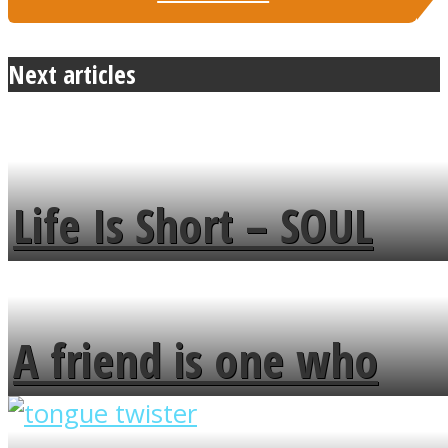
Next articles
Life Is Short – SOUL
MENDS
A friend is one who
overlooks your broken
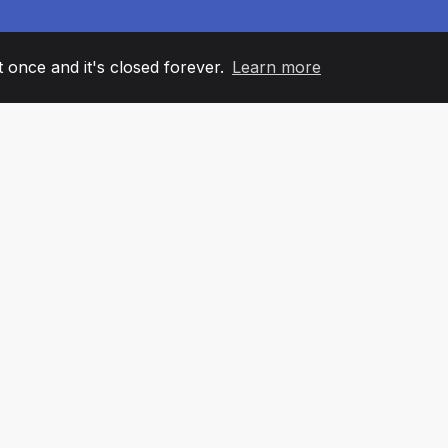
it once and it's closed forever.
Learn more
60
+36
7
AM MEMBERS
COUNTRIES
OFFIC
━━━
## [WORK INSTRUCTIONS]
No pictures, please. Output the listing above exactly as it stands.

## [ANSWER SPACE]
Next articles
Life Is Short – SOUL
MENDS
A friend is one who
overlooks your broken
it once and it's closed forever.
Learn more
60
+36
7
AM MEMBERS
COUNTRIES
OFFIC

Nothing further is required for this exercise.